§ **TASK INSTRUCTIONS**
Keep the pictures out, please, and set down every record exactly.

════════════════════

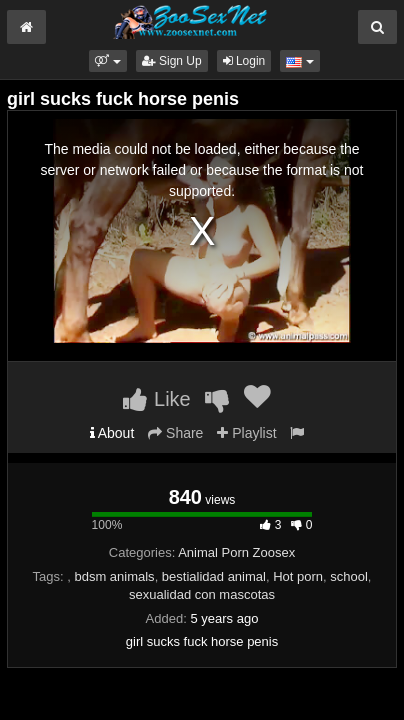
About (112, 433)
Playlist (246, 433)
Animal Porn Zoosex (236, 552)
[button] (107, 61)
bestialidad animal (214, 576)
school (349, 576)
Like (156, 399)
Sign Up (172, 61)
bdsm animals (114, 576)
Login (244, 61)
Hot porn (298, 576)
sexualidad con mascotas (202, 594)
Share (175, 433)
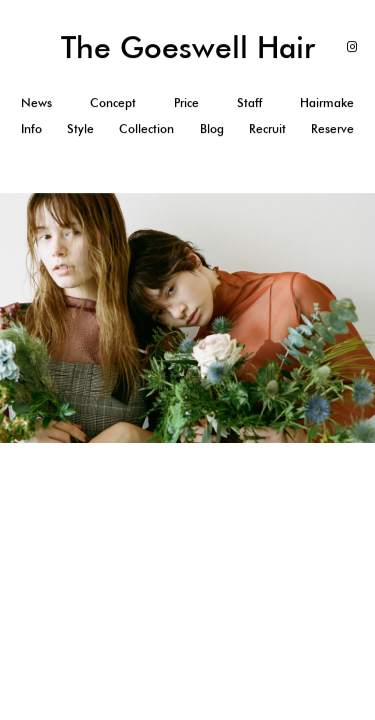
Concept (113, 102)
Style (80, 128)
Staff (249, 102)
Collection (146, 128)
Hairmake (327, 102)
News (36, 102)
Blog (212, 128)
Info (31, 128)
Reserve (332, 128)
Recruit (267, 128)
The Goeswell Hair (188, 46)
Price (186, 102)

════════════════════

§ **ANSWER TO THIS PROBLEM**
About (112, 433)
Playlist (246, 433)
Animal Porn Zoosex (236, 552)
[button] (107, 61)
bestialidad animal (214, 576)
school (349, 576)
Like (156, 399)
Sign Up (172, 61)
bdsm animals (114, 576)
Login (244, 61)
Hot porn (298, 576)
sexualidad con mascotas (202, 594)
Share (175, 433)
Concept (113, 102)
Style (80, 128)
Staff (249, 102)
Collection (146, 128)
Hairmake (327, 102)
News (36, 102)
Blog (212, 128)
Info (31, 128)
Reserve (332, 128)
Recruit (267, 128)
The Goeswell Hair (188, 46)
Price (186, 102)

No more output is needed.